↓

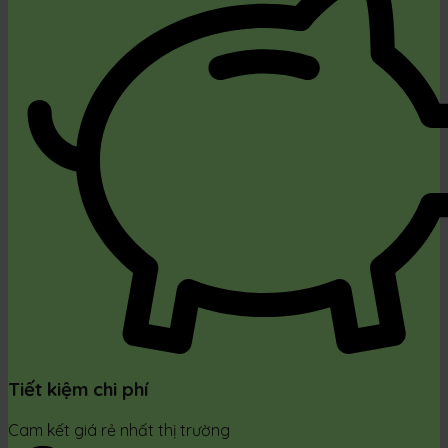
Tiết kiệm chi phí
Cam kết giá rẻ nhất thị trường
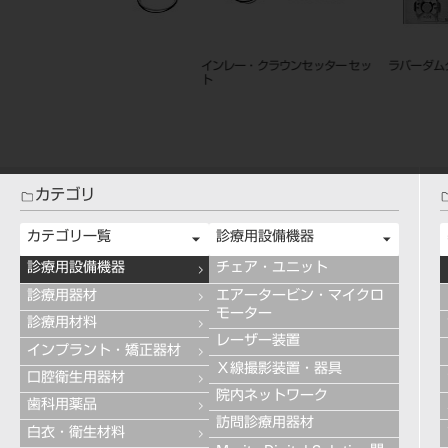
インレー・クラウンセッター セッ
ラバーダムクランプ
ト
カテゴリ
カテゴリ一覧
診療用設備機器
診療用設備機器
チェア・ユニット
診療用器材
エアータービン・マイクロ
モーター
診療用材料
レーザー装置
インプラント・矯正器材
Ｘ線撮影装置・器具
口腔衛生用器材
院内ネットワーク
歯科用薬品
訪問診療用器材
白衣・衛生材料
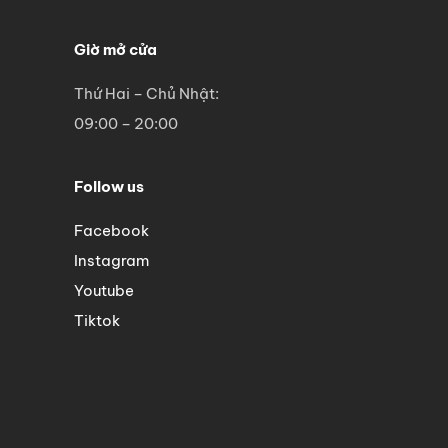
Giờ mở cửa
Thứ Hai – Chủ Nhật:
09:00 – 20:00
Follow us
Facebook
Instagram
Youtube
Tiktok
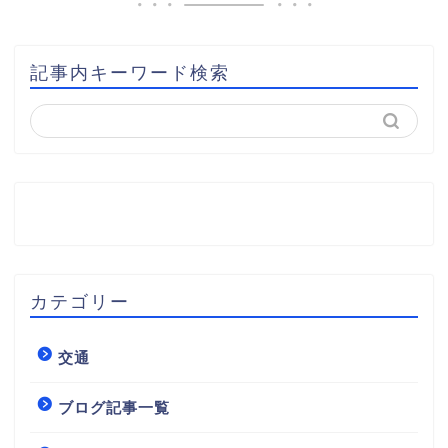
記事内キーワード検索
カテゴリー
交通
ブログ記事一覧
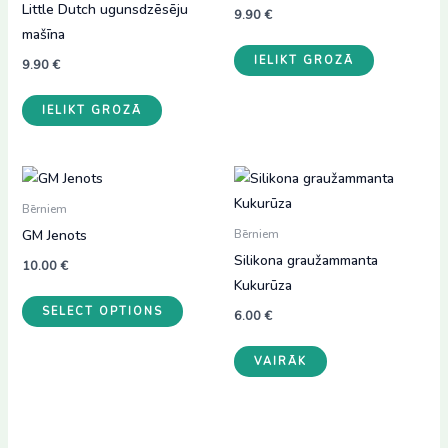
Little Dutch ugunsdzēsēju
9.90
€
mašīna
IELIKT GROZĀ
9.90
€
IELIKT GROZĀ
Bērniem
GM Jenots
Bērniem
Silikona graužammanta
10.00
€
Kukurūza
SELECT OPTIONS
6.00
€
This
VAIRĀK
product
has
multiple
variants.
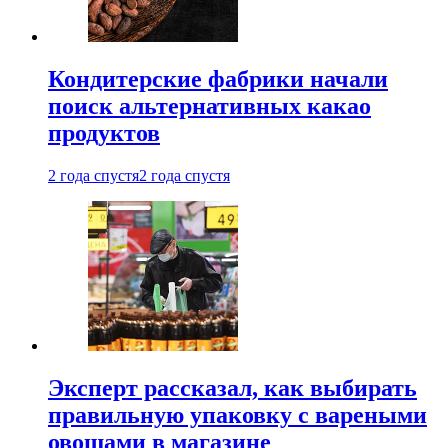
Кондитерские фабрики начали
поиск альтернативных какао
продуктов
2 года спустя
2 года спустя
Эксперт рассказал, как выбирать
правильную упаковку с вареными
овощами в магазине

↑
↓

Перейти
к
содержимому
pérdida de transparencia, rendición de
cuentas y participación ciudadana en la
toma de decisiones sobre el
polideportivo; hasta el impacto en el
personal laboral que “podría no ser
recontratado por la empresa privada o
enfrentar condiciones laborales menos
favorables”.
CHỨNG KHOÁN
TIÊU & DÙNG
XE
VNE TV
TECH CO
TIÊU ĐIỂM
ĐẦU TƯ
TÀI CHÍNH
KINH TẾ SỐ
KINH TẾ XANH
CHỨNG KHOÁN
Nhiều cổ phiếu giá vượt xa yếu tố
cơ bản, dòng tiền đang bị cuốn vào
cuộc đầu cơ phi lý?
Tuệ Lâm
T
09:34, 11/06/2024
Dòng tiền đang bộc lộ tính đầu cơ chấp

↑
↓

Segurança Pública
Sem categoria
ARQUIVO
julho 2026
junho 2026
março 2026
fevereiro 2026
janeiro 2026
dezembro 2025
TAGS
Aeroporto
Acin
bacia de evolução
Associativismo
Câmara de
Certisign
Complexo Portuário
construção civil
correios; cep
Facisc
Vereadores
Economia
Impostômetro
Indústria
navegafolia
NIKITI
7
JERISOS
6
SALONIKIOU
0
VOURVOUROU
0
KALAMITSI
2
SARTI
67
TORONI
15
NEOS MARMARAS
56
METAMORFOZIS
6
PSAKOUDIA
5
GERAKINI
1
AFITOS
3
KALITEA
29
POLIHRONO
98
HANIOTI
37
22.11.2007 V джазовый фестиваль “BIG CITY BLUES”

↑

**What you should do**
Search the material for the string "tiền" and show every line that has it.

**Result of the task**
cơ bản, dòng tiền đang bị cuốn vào
Dòng tiền đang bộc lộ tính đầu cơ chấp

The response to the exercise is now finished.